As we don't use vss anymore for a long time, I'm not sure if 'check in..' adds new files to the project in vss, or that you have to do that manually. Does that require a manual action?

Well, if you do it from Visual Studio, checking in at the solution or projectlevel, will add the new files to VSS. In my experience it only neccessary to do things manually if you remove entities from the LLBLGen project. You have to remove that entity manually from the Visual Studio project, and VSS.

Talking about VSS and LLBLGen, is there a best practice for placing the templates, and config files and LLBLGen project in VSS?

Otis avatar
Otis
LLBLGen Pro Team
Posts: 39933
Joined: 17-Aug-2003
# Posted on: 21-Jul-2005 10:25:10   

moebius wrote:

Good to hear that that the project file is not overwritten! Just was under the impression it would. So it should be a lost easier now!

simple_smile

Out of curiosity, what SCM are you using?

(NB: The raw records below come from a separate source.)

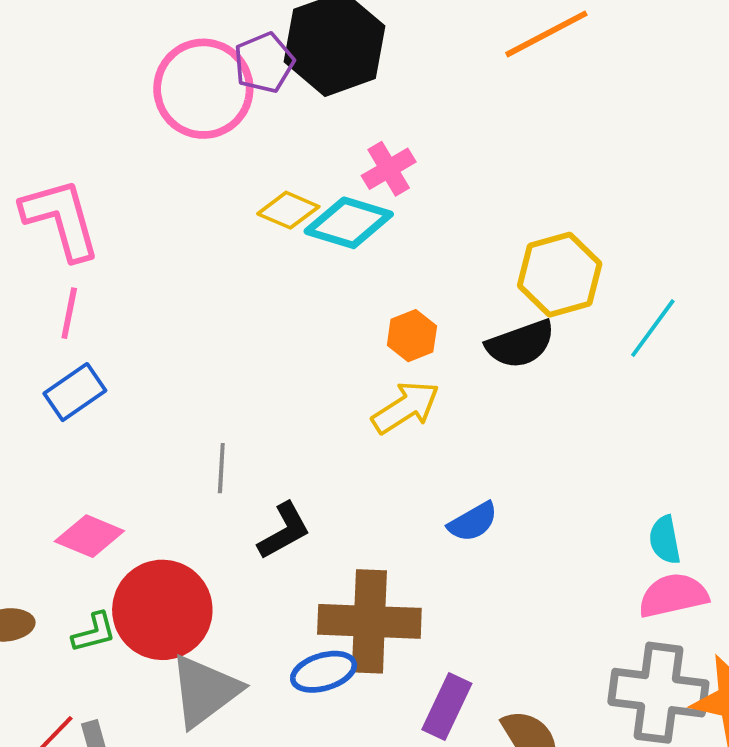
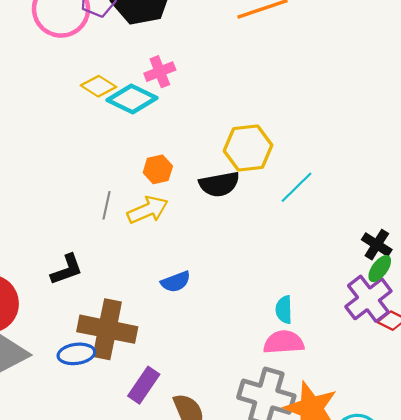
gray line: (221, 468) -> (107, 205), moved

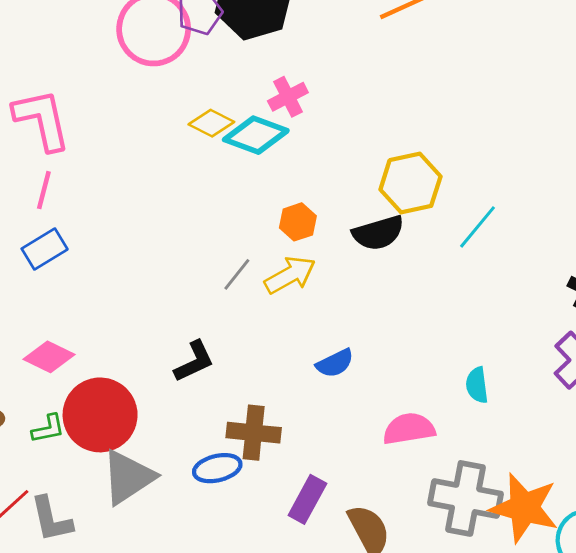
gray line: (107, 205) -> (237, 274), turned 32
brown cross: (107, 329) -> (254, 433), size x0.7
pink semicircle: (284, 342) -> (409, 429), moved

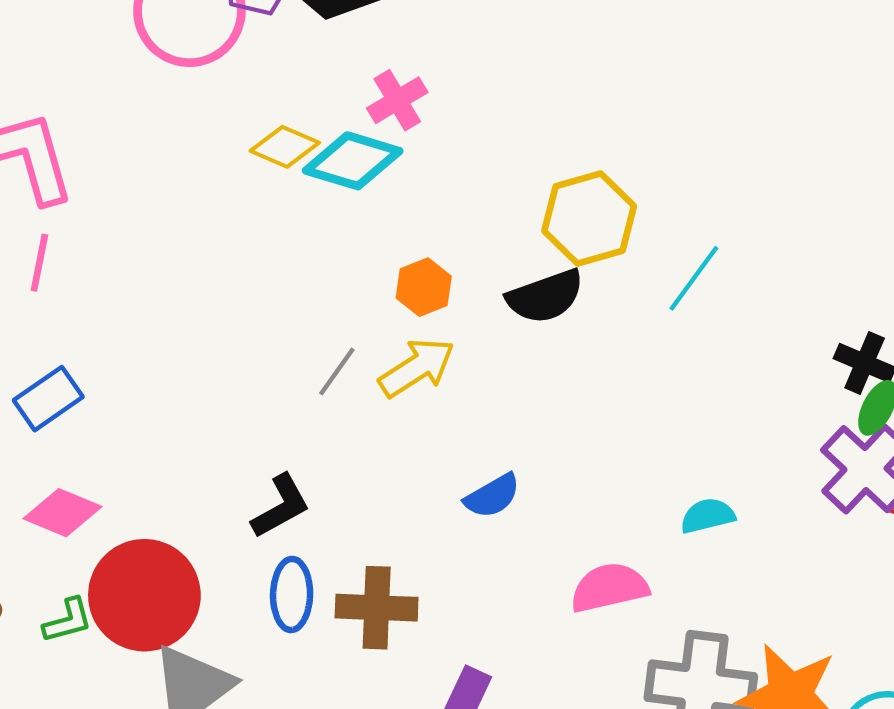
blue rectangle: (45, 249) -> (48, 399), moved
cyan semicircle: (477, 385) -> (708, 516), turned 87
blue ellipse: (217, 468) -> (292, 594), moved, turned -72

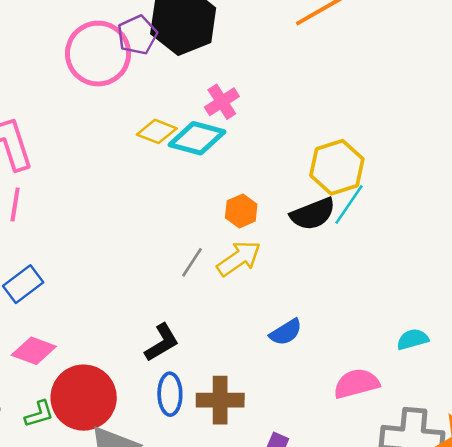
cyan line: (694, 278) -> (349, 204), moved

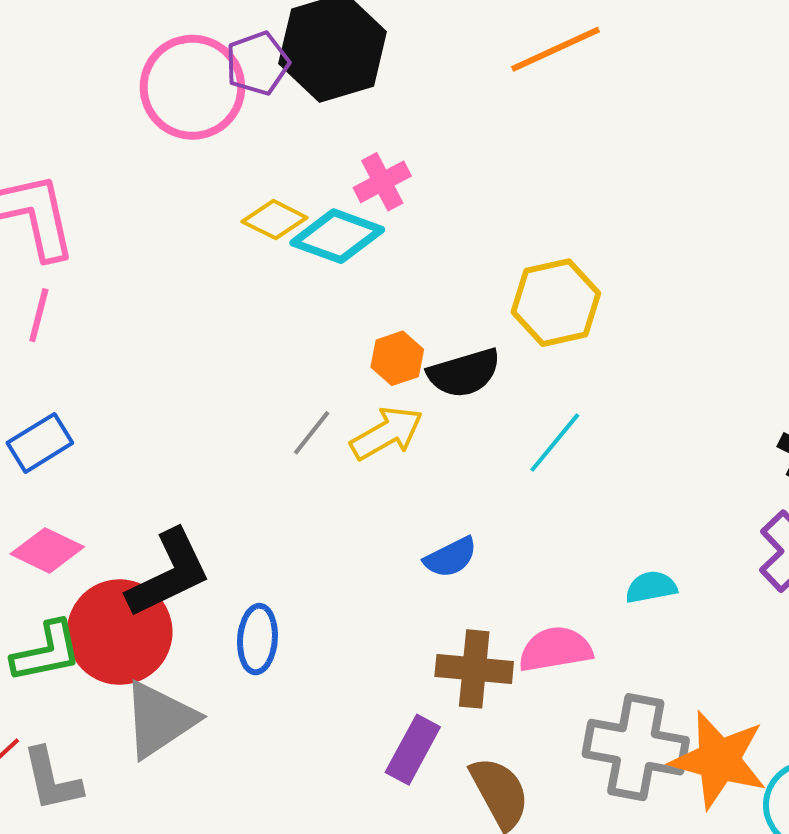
cyan line: (349, 204) -> (555, 442), moved
black semicircle: (313, 214) -> (464, 373), moved
black L-shape: (162, 343) -> (169, 574), moved, size x1.5
brown cross: (220, 400) -> (474, 669), moved
green L-shape: (39, 414) -> (47, 652), size x1.5

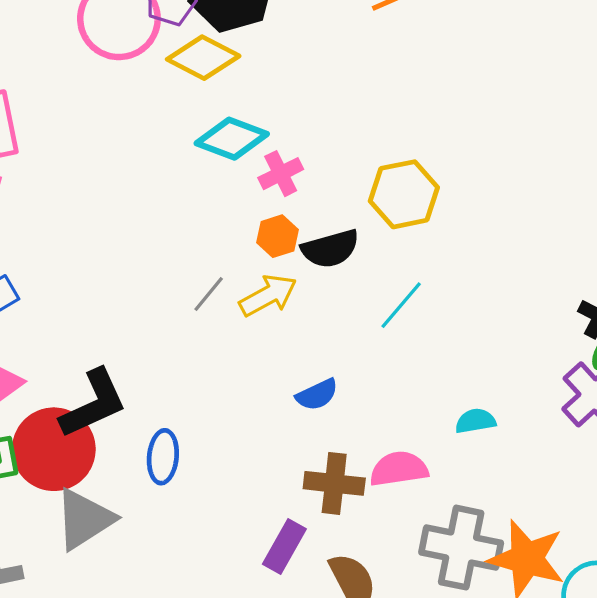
pink cross: (382, 182) -> (281, 174), moved
yellow diamond: (275, 220) -> (203, 58), moved, size x1.4

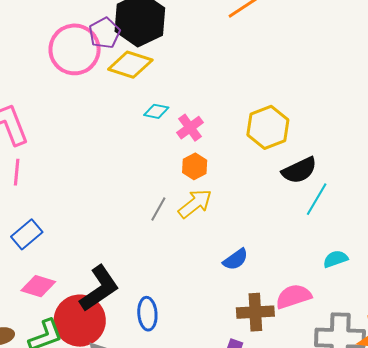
cyan diamond: (232, 139) -> (156, 111), size x0.6
black semicircle: (330, 249) -> (299, 170), moved
cyan line: (401, 305) -> (317, 199), moved

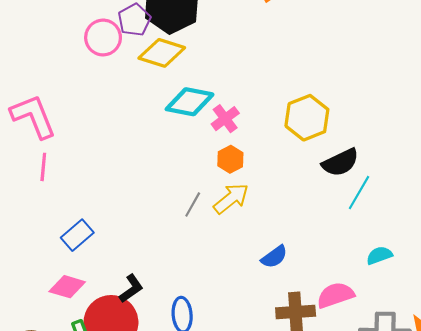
pink circle: (75, 49) -> (103, 38), size x0.7
cyan diamond: (156, 111) -> (190, 102), size x1.8
blue rectangle: (27, 234) -> (77, 235), moved
black L-shape: (99, 288) -> (131, 288), size x0.6

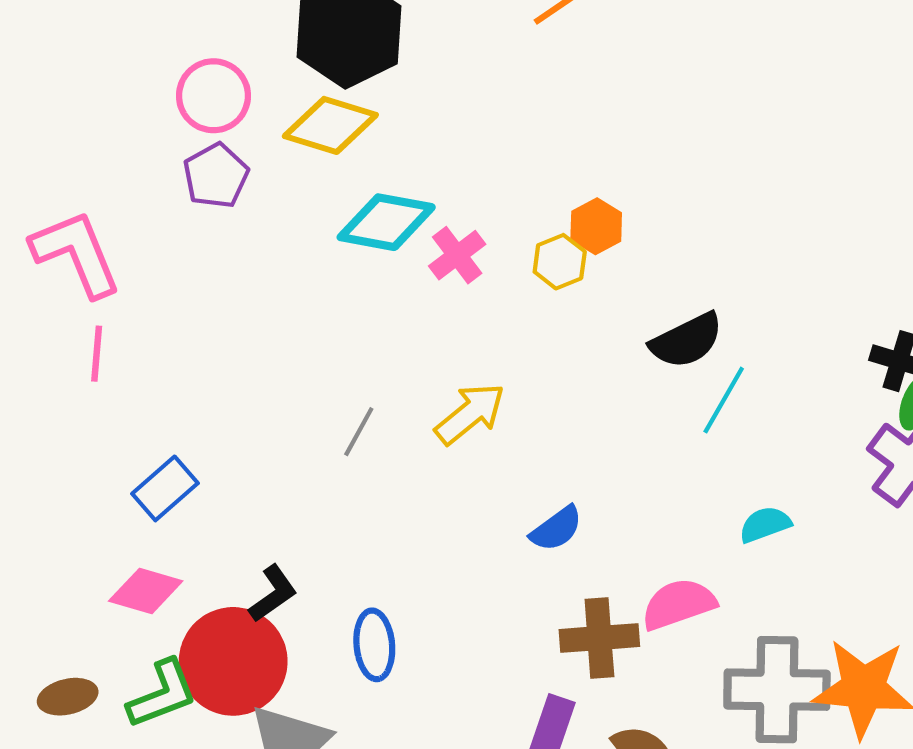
purple pentagon: (134, 20) -> (216, 176), moved
yellow hexagon: (307, 118) -> (560, 262), moved, size x0.6
orange hexagon: (230, 159) -> (596, 226), moved
gray line: (193, 204) -> (359, 432), moved

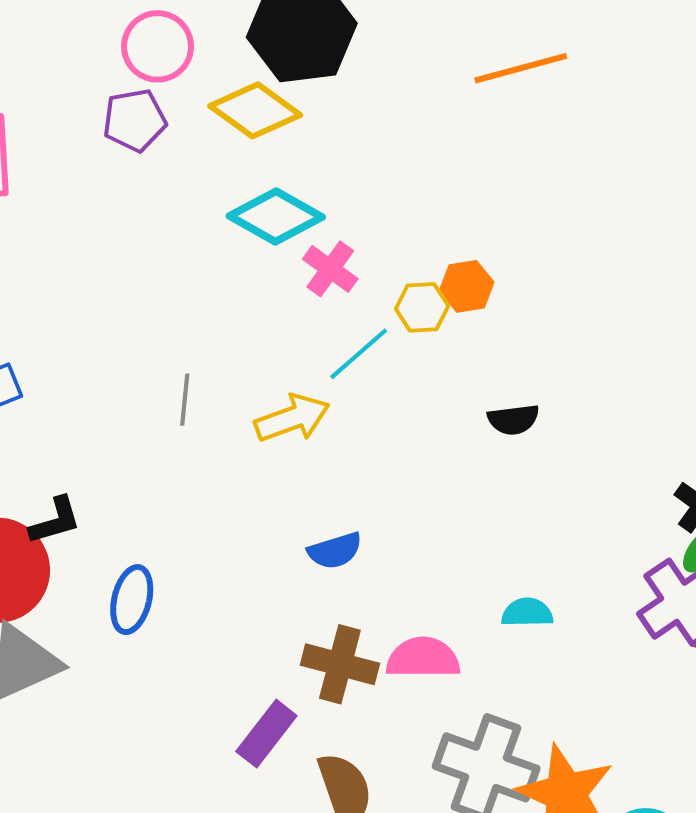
pink cross: (457, 255) -> (330, 269), turned -36
black semicircle: (687, 341) -> (513, 419), size x0.7
cyan line: (724, 400) -> (359, 354), moved
gray line: (359, 432) -> (185, 400), turned -42

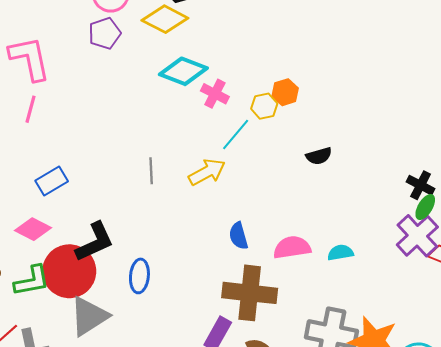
black L-shape: (55, 521) -> (95, 242), size x1.5
blue semicircle: (335, 551) -> (239, 236), turned 100
pink semicircle: (423, 658) -> (292, 247), moved
brown cross: (340, 664) -> (250, 293), size x1.4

Subversion. I moved away from VSS 1.5 years ago and it's a breeze since then. The main gripe I had with vss was that it locked files on the disk and I didn't have a way to reach the sourcecontrol system with scripts or a very simple program.

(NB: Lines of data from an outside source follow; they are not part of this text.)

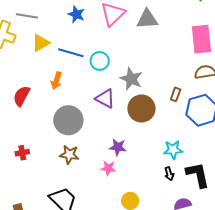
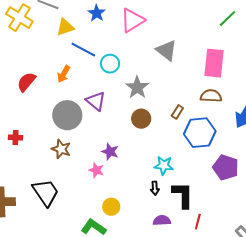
gray triangle: (147, 19) -> (166, 50), moved, turned 30
yellow triangle: (41, 43) -> (65, 27), moved
purple triangle: (105, 99) -> (96, 101), moved
brown circle: (141, 109) -> (141, 119), size x0.7

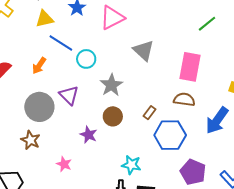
purple star: (110, 152) -> (89, 135), moved

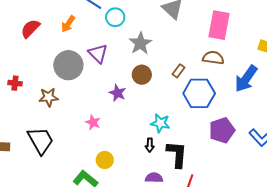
brown star: (31, 140) -> (49, 97), moved, turned -30
purple pentagon: (193, 172) -> (222, 130), turned 30

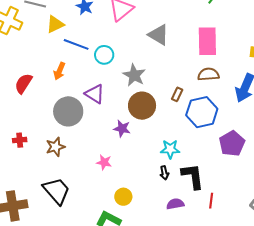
brown circle: (142, 75) -> (142, 106), size x1.4

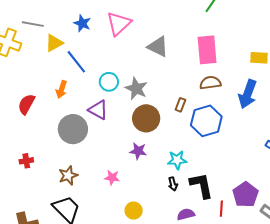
blue line: (76, 44) -> (76, 62), turned 35
cyan circle: (104, 55) -> (109, 82), moved
purple star: (122, 129) -> (138, 151), moved
purple pentagon: (232, 143) -> (245, 195), moved
brown star: (55, 147) -> (68, 175), moved

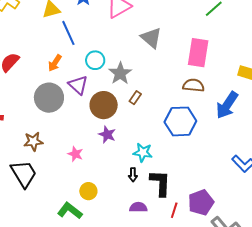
orange arrow: (61, 89) -> (55, 63), moved
brown rectangle: (180, 105) -> (135, 98), moved
brown circle: (146, 118) -> (104, 105), moved

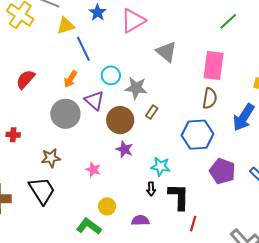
gray star: (120, 73) -> (136, 88), turned -30
brown semicircle: (193, 85) -> (210, 98), turned 95
purple pentagon: (201, 202) -> (222, 171), moved, turned -30
purple semicircle: (138, 207) -> (140, 220), moved

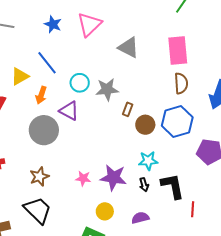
yellow triangle: (66, 26) -> (20, 76), moved
brown circle: (120, 120) -> (145, 125), moved, size x0.7
purple star: (124, 149) -> (113, 178), moved, size x1.5

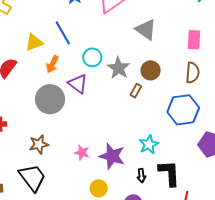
pink rectangle: (178, 50) -> (194, 40), size x0.7
gray star: (107, 89) -> (118, 68), turned 30
brown circle: (145, 125) -> (151, 70), moved
cyan star: (148, 161) -> (149, 144), turned -30
black arrow: (144, 185) -> (141, 176), moved

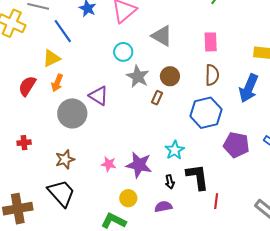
blue line: (63, 33) -> (63, 31), moved
cyan circle: (92, 57) -> (123, 52), moved
orange arrow: (52, 64) -> (57, 83), moved

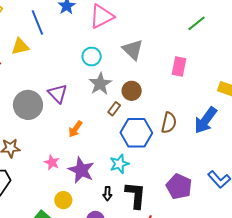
brown semicircle: (212, 75) -> (169, 123), moved
orange arrow: (57, 83) -> (75, 129), moved
blue hexagon: (206, 113) -> (136, 133), moved
purple pentagon: (236, 145) -> (179, 186), moved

Together with the tortoisesvn client, it works very well.

Frans Bouma | Lead developer LLBLGen Pro
Otis avatar
Otis
LLBLGen Pro Team
Posts: 39933
Joined: 17-Aug-2003
# Posted on: 21-Jul-2005 11:17:21   

wvnoort wrote:

Otis wrote:

As we don't use vss anymore for a long time, I'm not sure if 'check in..' adds new files to the project in vss, or that you have to do that manually. Does that require a manual action?

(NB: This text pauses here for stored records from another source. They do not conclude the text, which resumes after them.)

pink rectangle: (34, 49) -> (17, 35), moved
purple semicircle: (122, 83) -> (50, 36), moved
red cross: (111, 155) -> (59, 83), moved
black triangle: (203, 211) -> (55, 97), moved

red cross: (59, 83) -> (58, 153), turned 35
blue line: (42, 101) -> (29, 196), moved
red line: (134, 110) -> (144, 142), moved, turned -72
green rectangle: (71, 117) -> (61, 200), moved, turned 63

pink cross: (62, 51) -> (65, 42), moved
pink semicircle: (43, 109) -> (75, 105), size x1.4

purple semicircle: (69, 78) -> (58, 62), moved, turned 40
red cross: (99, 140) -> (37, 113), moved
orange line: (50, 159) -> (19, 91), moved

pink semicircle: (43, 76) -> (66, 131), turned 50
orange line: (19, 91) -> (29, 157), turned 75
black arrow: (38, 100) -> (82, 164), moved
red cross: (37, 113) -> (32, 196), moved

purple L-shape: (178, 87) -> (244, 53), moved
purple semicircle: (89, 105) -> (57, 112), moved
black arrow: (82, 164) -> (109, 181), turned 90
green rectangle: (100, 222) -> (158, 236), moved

Talking about VSS and LLBLGen, is there a best practice for placing the templates, and config files and LLBLGen project in VSS?

VSS doesn't version binary files, so storing the .lgp file in VSS is always making a direct copy. That can work very well though, just something to keep in mind with large .lgp files.

As for templates: you can for example store them in a separate tree and then create new projects inside VSS and use the sharing feature, which thus makes the files in those new projects be symbolic links to the real files. This can be handy if you want to share templates among different template sets.